Haiti isn’t the only country given TPS STATUS. 

  • El Salvador
  • Haiti
  • Honduras
  • Nepal
  • Nicaragua
  • Somalia
  • Sudan
  • South Sudan
  • Syria
  • Yemen
  • But folks can’t seem to talk about anybody but Haiti. 

    What is TPS 

    The Secretary of Homeland Security may designate a foreign country for TPS due to conditions in the country that temporarily prevent the country’s nationals from returning safely, or in certain circumstances, where the country is unable to handle the return of its nationals adequately.  USCIS may grant TPS to eligible nationals of certain countries (or parts of countries), who are already in the United States.  Eligible individuals without nationality who last resided in the designated country may also be granted TPS.

    The Secretary may designate a country for TPS due to the following temporary conditions in the country:

    • Ongoing armed conflict (such as civil war)
    • An environmental disaster (such as earthquake or hurricane), or an epidemic
    • Other extraordinary and temporary conditions

    During a designated period, individuals who are TPS beneficiaries or who are found preliminarily eligible for TPS upon initial review of their cases (prima facie eligible):

    • Are not removable from the United States
    • Can obtain an employment authorization document (EAD)
    • May be granted travel authorization

    Once granted TPS, an individual also cannot be detained by DHS on the basis of his or her immigration status in the United States.

    TPS is a temporary benefit that does not lead to lawful permanent resident status or give any other immigration status. However, registration for TPS does not prevent you from:

    • Applying for nonimmigrant status
    • Filing for adjustment of status based on an immigrant petition
    • Applying for any other immigration benefit or protection for which you may be eligible

    PLEASE NOTE: To be granted any other immigration benefit you must still meet all the eligibility requirements for that particular benefit.  An application for TPS does not affect an application for asylum or any other immigration benefit and vice versa. Denial of an application for asylum or any other immigration benefit does not affect your ability to register for TPS, although the grounds of denial of that application may also lead to denial of TPS.

    So it was TEMPORARY. It sucks? Not really. A country opened its doors to you in an effort to help you. Once your country is better, you should be able to return home. If you can’t return home, APPLY for citizenship. 

    Reginald wonders what will happen to the 100 people who follow him.  They’ll join another church. There’s millions here to choose from. What will happen to his car? Leave your worldly possessions behind for your wife. Leave your home to your wife and kids. Go make an honest living and be a man for once. Reginald is just pissed that he’ll have to go back to questionable utilities. You don’t get lights 24/7 He’s gonna miss out on all that porn he’s been watching. 

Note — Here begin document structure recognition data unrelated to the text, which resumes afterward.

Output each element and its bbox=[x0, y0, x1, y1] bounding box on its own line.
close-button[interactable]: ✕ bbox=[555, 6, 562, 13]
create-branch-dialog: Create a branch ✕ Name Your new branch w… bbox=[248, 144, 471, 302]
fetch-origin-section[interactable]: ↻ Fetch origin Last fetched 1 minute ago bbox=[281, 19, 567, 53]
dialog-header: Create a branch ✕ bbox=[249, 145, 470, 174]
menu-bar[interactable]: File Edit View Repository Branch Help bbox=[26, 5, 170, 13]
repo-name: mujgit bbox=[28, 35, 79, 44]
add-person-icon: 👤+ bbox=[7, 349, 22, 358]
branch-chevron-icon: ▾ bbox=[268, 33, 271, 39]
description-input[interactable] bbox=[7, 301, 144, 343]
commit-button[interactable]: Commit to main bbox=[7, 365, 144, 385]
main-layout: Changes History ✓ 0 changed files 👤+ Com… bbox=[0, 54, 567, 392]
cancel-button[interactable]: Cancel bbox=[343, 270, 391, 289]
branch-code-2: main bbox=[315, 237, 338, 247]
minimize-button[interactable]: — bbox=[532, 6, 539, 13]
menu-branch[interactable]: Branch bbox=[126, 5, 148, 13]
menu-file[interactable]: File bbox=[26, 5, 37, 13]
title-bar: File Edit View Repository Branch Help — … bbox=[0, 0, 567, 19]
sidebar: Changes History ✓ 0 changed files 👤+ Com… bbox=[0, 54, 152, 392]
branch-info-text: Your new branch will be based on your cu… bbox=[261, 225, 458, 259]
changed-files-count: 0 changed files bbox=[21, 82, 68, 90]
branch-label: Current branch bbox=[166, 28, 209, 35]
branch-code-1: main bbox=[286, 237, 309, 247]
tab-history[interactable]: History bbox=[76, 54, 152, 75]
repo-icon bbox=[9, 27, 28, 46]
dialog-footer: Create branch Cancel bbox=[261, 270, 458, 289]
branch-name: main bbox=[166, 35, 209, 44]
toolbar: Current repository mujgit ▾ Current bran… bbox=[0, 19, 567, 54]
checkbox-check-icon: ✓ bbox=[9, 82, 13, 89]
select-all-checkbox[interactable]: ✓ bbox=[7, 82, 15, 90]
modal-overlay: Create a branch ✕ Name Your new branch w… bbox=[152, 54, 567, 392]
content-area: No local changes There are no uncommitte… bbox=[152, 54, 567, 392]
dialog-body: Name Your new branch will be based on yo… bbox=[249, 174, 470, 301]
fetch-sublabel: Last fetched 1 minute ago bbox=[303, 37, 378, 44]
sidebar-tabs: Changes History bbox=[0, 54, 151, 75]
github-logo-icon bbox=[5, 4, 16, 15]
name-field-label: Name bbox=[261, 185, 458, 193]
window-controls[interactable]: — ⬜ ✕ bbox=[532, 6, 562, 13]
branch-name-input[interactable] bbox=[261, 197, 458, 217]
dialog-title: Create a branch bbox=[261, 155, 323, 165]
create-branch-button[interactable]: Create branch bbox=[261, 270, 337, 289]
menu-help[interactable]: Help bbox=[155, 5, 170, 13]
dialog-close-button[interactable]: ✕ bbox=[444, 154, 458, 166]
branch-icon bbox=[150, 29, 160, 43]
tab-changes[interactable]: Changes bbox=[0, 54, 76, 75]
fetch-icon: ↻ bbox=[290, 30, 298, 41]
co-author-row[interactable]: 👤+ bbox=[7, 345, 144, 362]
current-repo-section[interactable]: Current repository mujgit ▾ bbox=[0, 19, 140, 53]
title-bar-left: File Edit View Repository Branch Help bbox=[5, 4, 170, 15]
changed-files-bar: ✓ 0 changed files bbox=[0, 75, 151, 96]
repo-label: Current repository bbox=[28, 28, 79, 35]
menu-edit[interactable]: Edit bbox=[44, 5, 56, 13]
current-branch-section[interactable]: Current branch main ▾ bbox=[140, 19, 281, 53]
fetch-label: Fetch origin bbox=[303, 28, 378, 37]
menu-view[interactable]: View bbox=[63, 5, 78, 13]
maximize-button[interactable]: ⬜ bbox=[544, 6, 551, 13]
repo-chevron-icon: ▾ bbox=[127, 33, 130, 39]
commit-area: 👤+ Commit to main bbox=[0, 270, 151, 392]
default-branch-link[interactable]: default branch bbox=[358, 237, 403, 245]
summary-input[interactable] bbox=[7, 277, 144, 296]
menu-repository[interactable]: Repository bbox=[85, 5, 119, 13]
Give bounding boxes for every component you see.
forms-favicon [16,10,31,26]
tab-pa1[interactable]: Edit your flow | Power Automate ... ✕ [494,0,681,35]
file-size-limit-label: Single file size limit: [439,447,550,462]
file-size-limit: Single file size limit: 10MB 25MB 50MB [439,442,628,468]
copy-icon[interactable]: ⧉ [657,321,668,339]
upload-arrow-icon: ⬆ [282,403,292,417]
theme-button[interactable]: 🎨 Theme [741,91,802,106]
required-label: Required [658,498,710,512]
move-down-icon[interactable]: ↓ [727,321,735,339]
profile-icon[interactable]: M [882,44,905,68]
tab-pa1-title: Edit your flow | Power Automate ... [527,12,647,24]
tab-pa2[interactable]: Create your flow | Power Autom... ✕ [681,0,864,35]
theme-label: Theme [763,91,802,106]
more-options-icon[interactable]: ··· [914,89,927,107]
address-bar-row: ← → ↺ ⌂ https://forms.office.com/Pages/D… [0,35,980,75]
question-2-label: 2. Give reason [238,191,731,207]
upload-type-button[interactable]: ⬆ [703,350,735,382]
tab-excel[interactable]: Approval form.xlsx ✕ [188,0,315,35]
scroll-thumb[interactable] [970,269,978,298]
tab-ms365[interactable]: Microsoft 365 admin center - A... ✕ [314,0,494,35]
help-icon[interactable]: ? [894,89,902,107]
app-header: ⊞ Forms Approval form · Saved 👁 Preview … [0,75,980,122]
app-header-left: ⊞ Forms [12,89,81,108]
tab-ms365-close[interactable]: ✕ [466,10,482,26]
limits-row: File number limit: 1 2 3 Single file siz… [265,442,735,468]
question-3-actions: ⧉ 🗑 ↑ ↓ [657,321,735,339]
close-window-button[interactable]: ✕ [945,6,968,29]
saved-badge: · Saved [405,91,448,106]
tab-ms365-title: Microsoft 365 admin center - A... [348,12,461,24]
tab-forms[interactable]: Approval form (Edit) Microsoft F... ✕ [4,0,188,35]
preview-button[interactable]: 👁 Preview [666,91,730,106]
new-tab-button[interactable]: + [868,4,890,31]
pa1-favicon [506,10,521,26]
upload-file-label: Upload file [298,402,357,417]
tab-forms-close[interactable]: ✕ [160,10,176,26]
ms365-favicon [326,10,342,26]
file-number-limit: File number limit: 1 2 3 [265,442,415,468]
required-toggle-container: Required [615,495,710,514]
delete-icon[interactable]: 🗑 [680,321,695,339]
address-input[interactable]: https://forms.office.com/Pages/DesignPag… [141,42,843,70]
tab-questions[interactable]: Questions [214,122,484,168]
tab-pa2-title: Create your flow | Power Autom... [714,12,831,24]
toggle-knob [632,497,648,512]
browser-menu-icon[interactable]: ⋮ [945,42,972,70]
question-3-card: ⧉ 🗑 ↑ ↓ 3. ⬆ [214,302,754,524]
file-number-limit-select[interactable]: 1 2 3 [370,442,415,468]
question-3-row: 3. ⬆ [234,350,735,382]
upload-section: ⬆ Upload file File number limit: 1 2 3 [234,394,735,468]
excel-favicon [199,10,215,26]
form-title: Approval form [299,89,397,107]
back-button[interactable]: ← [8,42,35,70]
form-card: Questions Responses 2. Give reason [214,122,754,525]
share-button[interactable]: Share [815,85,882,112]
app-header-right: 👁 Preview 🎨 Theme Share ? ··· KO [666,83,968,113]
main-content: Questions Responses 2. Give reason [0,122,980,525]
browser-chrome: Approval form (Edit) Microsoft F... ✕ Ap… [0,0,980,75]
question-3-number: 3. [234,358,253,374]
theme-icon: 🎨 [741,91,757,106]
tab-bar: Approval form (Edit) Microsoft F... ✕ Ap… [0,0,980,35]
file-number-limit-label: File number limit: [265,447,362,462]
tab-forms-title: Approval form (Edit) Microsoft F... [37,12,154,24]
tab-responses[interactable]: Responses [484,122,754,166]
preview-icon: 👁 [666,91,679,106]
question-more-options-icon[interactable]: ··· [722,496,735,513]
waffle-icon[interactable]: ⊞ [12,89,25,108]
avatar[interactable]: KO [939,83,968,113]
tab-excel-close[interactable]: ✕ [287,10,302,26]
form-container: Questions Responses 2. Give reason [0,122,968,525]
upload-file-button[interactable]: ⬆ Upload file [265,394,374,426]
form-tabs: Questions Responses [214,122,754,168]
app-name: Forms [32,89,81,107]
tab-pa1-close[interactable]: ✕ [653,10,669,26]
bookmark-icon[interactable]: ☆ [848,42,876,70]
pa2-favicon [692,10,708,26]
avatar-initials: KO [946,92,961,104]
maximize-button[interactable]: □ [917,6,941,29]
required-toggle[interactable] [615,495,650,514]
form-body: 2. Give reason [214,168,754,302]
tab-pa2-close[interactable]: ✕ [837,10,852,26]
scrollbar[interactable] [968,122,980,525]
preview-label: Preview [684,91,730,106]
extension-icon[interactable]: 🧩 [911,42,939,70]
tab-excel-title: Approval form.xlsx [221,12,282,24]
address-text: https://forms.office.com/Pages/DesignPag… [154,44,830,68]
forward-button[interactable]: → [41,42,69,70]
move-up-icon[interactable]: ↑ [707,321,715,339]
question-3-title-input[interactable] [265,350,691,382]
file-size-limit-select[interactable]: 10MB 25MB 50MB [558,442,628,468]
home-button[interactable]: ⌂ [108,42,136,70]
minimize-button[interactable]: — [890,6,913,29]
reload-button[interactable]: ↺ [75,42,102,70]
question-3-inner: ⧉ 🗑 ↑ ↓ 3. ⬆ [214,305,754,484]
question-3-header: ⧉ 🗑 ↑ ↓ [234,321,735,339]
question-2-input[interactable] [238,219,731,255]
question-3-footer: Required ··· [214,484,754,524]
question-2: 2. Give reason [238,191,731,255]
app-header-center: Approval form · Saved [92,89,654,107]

    The rest? Make it a case by case basis. If they have SERVICE JOBS,  let them stay. If they are takers like Reginald,  Kick em out. If he was a TEACHER, Teaching US kids French and Creole,  I’d say leave that man alone. Be he ain’t doing shit but taking tithes and offerings and love gifts.  

    Honestly I can relate to the frustration of building a new life in the United States in 8 years and then being expected to start over again. That’s not fair. But it’s been 8 years and therefore how many extensions are we going to continuously give them? I think we either have to make a way for them to become US citizens while they are on our soil or we have to make a way for them to return home. The fact is, many will qualify for green cards. And others won’t. And if they made good of their time in the US, like working and saving and taking advantage of programs that we offer, if they are forced to return, maybe they’ll have money and a useful skill to apply at home. It’s tough. 

    If it were me, I’d protest my black ass off. I’d hit the pavement and beg to stay. I’d prove my value to the people. 

    But if that didn’t work,  just roll with the punches and go with the flow.